*** Opening of RECORDS SHOWN ***

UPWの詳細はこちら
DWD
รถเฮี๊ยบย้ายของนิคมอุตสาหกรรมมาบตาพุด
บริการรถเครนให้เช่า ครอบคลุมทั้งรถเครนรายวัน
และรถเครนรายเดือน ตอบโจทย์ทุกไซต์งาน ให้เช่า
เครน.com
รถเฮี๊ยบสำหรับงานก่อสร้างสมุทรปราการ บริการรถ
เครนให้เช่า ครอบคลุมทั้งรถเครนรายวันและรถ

*** Close of RECORDS SHOWN ***

(EXERCISE AIM):
Whatever lines appear above, reproduce every one of them exactly.

(SOLUTION TO THIS TASK):
UPWの詳細はこちら
DWD
รถเฮี๊ยบย้ายของนิคมอุตสาหกรรมมาบตาพุด
บริการรถเครนให้เช่า ครอบคลุมทั้งรถเครนรายวัน
และรถเครนรายเดือน ตอบโจทย์ทุกไซต์งาน ให้เช่า
เครน.com
รถเฮี๊ยบสำหรับงานก่อสร้างสมุทรปราการ บริการรถ
เครนให้เช่า ครอบคลุมทั้งรถเครนรายวันและรถ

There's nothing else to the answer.